● WORK REQUIRED
Check every line below for the word "ценности" and copy the ones that have it.

Collection entries:
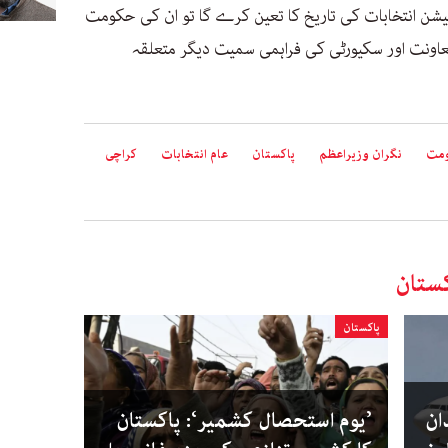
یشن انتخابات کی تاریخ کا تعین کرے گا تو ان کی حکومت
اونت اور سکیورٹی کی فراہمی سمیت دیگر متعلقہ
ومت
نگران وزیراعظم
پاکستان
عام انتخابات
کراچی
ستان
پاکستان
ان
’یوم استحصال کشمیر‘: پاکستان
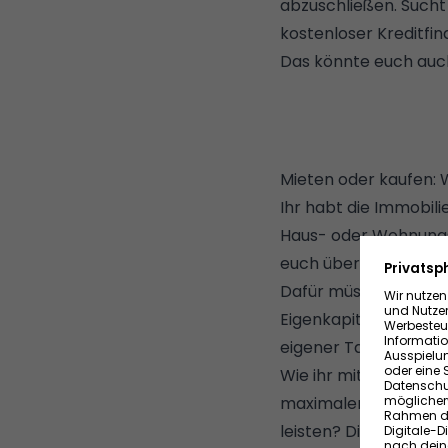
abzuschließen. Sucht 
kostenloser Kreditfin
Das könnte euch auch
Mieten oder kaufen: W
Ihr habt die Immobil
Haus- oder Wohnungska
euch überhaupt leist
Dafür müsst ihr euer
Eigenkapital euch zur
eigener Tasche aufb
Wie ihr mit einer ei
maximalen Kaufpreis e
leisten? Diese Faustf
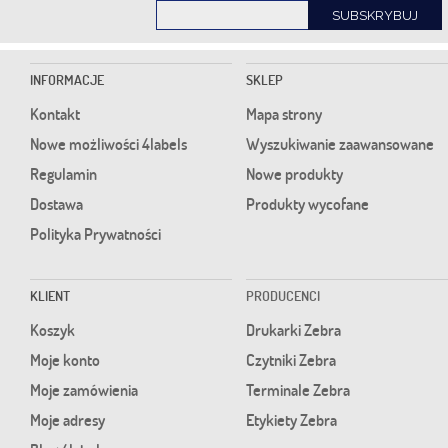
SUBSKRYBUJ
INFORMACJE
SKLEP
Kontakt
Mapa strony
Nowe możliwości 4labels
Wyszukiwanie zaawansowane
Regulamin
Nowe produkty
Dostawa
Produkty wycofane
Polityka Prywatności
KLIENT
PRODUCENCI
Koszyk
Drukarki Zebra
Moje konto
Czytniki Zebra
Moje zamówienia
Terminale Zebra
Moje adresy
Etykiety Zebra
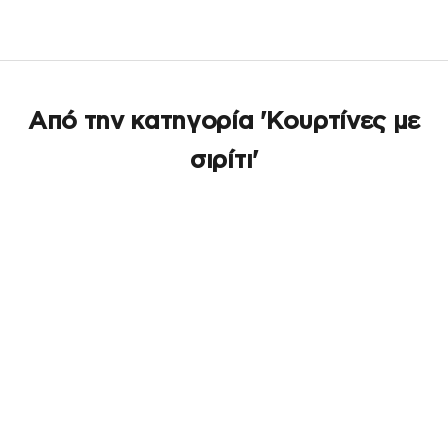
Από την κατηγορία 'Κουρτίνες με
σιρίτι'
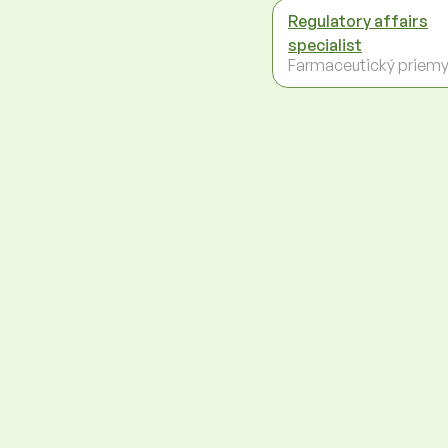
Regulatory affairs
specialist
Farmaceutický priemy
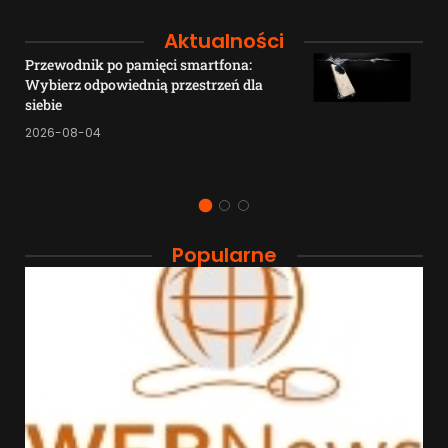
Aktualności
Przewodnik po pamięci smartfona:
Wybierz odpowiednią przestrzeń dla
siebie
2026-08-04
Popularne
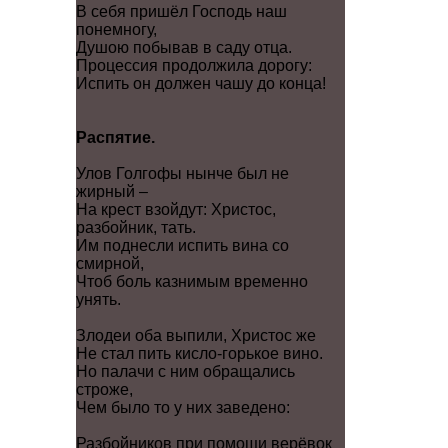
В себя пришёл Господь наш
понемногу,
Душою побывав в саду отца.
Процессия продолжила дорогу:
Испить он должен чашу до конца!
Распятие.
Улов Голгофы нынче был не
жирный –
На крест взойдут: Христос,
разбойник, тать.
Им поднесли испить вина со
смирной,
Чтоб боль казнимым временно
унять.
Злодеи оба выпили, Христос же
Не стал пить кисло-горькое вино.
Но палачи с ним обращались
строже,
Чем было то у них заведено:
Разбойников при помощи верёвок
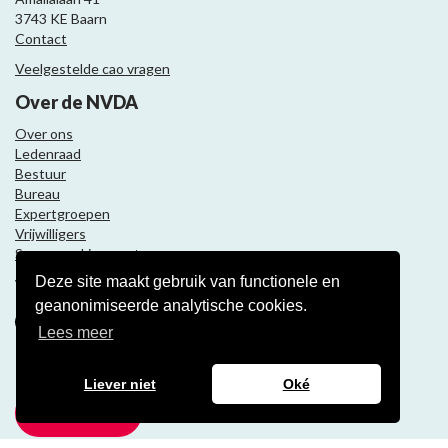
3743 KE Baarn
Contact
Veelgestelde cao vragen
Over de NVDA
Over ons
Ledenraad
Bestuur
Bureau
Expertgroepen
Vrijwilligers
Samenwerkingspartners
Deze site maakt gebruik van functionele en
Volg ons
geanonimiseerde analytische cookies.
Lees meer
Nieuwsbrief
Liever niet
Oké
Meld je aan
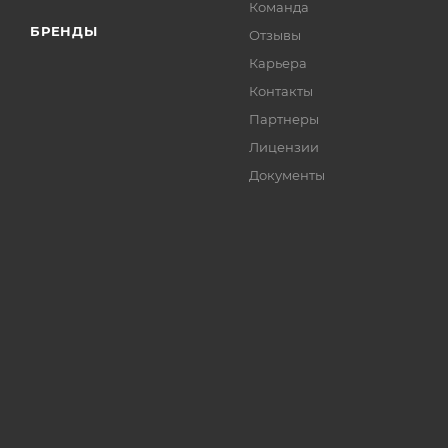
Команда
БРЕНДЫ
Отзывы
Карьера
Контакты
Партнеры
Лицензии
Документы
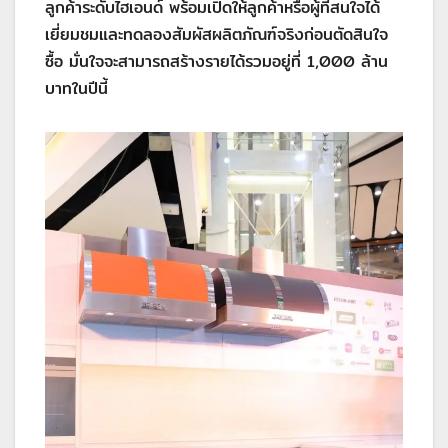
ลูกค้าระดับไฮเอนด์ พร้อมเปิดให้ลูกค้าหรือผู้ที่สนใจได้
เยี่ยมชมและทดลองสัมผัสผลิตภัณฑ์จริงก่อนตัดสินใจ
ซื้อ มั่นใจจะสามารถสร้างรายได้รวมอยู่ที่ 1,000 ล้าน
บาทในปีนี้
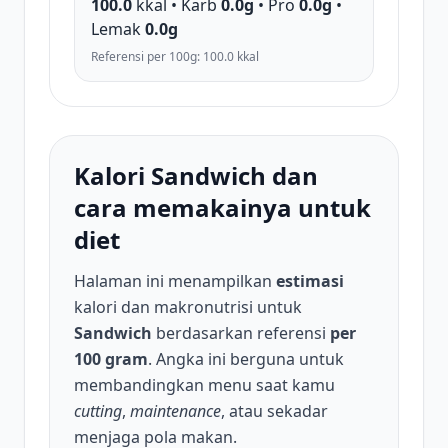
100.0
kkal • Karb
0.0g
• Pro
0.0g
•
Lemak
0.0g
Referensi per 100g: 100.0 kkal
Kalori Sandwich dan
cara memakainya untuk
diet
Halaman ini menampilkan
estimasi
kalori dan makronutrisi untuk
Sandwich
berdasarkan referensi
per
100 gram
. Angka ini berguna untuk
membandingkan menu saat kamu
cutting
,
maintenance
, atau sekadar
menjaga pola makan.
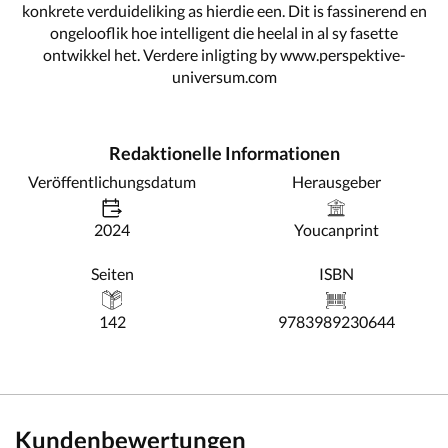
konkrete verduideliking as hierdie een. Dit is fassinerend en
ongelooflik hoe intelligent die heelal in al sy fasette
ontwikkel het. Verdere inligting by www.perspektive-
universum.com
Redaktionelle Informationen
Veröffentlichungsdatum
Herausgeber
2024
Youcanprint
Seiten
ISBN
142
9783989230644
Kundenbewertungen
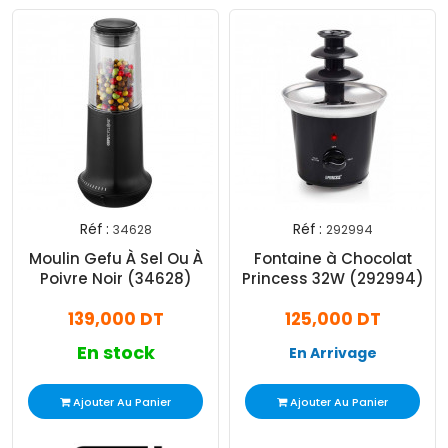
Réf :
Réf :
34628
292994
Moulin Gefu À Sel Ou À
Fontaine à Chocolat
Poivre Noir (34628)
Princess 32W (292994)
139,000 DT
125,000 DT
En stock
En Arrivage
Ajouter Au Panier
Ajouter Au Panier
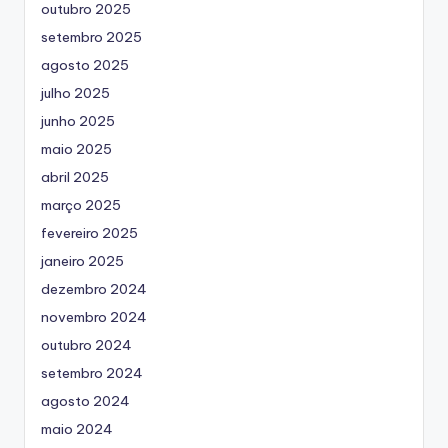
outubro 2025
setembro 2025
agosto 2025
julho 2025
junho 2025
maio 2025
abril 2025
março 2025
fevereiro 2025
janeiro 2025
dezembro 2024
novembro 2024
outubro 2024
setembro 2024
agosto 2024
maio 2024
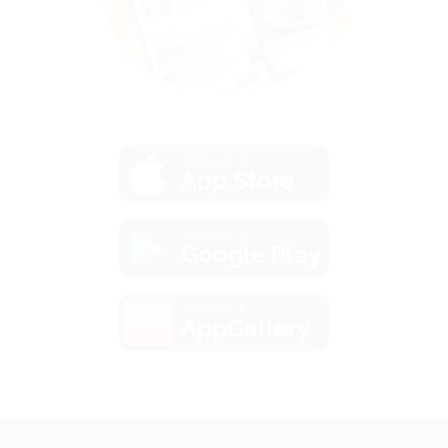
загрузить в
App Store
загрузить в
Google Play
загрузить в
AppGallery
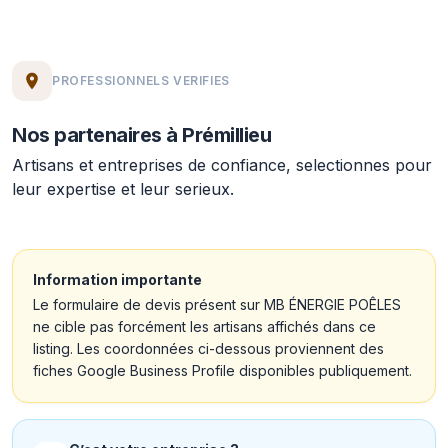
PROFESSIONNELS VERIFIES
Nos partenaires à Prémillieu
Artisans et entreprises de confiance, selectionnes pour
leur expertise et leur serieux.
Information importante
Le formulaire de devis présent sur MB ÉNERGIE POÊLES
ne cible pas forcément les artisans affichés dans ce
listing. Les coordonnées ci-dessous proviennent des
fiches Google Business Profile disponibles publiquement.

==

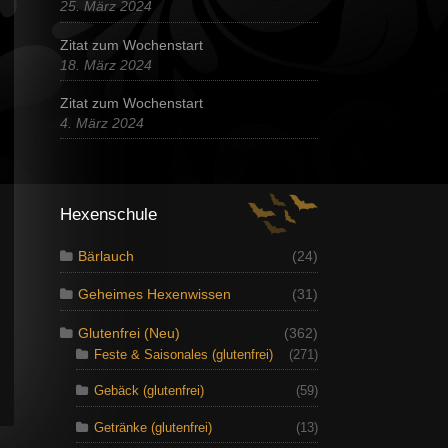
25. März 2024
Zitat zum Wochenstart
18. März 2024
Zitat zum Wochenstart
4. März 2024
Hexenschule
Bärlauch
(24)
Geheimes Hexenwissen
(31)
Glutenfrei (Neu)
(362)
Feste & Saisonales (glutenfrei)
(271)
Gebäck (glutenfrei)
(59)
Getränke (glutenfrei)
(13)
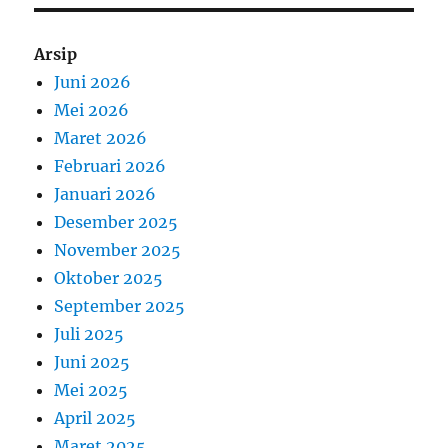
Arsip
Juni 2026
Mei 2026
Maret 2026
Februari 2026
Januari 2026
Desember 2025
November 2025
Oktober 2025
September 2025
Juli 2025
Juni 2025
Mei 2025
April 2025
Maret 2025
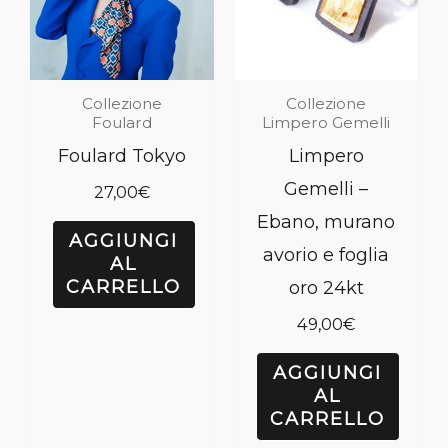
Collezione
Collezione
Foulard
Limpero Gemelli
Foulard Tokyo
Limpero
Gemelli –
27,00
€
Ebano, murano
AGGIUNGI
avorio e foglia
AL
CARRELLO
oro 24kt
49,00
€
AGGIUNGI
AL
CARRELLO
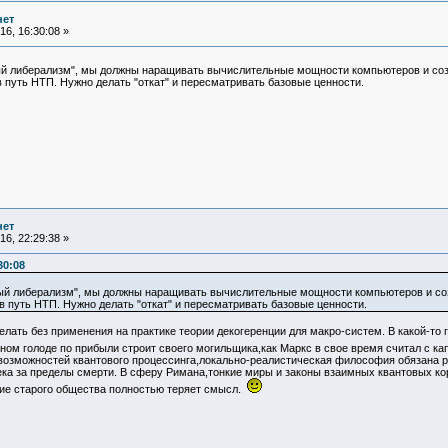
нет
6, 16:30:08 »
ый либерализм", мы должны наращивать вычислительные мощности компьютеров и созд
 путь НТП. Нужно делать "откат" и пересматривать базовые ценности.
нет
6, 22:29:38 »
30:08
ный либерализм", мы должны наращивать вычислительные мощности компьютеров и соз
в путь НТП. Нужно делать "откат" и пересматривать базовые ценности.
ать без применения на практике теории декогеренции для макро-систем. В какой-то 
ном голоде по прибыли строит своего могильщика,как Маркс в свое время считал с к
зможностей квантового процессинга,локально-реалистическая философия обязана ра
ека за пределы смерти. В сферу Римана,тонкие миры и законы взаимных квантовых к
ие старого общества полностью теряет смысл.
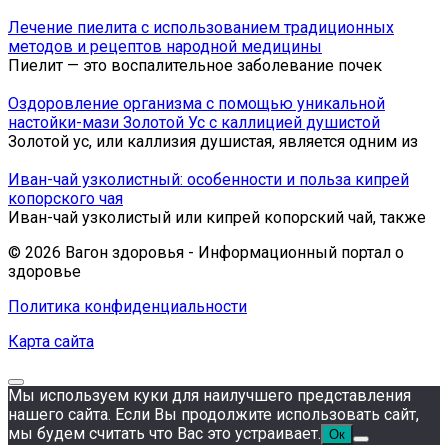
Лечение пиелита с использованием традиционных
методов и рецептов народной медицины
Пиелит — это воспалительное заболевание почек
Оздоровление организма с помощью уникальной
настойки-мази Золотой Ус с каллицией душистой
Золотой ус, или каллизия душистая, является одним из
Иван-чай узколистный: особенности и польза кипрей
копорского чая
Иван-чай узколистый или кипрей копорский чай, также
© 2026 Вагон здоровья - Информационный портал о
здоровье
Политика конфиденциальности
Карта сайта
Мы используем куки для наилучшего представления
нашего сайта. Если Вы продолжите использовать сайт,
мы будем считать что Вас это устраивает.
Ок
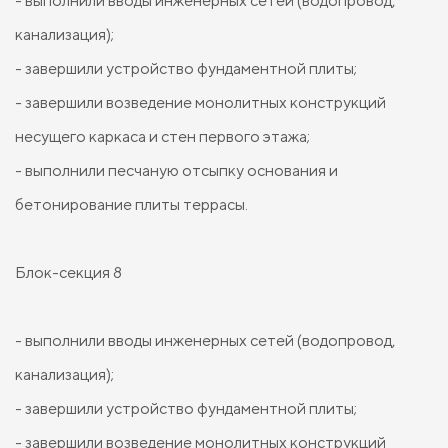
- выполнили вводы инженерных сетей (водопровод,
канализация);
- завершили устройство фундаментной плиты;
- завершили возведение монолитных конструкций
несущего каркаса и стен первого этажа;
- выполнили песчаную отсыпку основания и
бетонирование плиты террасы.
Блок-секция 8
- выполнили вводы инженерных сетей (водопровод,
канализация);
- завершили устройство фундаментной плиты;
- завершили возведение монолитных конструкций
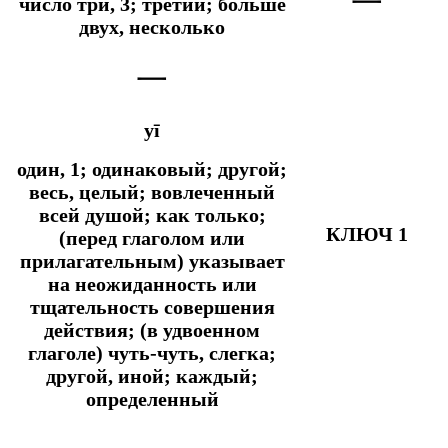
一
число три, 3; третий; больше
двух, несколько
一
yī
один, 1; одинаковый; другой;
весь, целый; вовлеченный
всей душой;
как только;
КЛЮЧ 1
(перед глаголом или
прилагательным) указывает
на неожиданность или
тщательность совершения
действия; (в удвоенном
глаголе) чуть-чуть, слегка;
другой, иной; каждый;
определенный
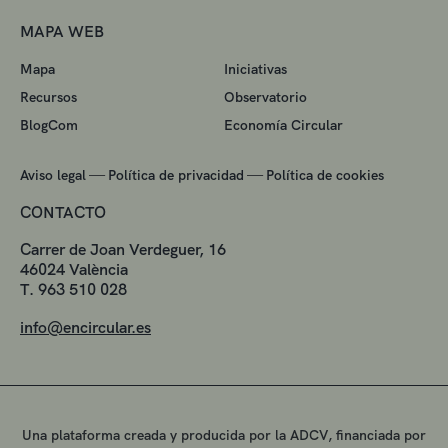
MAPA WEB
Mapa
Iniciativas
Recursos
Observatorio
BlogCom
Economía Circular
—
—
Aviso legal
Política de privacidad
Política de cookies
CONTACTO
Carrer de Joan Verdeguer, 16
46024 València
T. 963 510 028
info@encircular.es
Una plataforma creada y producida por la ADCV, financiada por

* * *

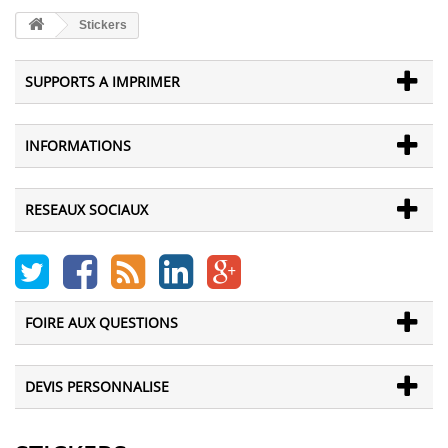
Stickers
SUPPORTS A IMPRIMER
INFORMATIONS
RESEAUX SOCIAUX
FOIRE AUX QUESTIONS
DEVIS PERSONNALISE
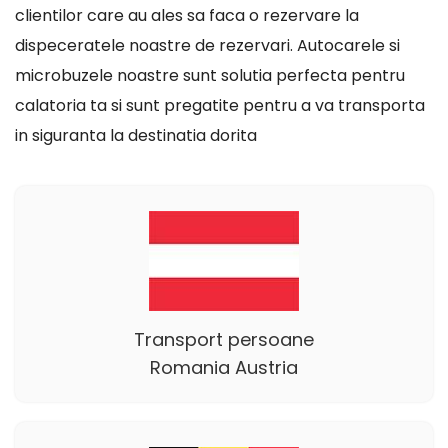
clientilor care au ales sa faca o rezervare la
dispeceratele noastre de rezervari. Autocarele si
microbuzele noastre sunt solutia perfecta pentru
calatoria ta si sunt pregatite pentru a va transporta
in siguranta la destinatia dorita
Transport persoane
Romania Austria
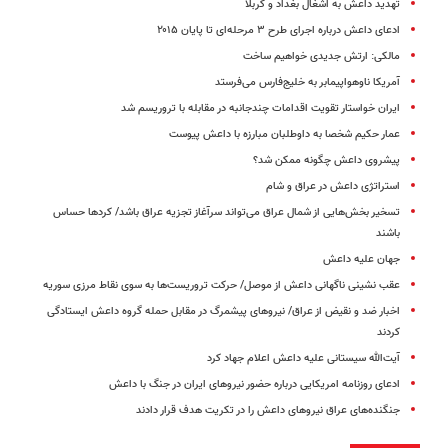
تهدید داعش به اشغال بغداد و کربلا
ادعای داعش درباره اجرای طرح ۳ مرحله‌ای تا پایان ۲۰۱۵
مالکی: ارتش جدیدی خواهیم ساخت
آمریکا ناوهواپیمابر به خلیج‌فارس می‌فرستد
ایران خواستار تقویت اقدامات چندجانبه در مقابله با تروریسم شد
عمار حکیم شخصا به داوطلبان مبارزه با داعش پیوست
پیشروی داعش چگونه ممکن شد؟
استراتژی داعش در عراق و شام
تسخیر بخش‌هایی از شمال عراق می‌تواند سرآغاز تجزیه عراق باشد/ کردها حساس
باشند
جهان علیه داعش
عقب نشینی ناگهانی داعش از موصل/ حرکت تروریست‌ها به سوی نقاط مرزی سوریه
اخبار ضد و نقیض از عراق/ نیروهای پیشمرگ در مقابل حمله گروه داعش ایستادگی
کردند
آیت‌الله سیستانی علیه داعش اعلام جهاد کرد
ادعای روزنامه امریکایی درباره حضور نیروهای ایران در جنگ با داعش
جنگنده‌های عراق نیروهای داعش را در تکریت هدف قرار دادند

● ANSWER TO THIS PROBLEM
 путь НТП. Нужно делать "откат" и пересматривать базовые ценности.
в путь НТП. Нужно делать "откат" и пересматривать базовые ценности.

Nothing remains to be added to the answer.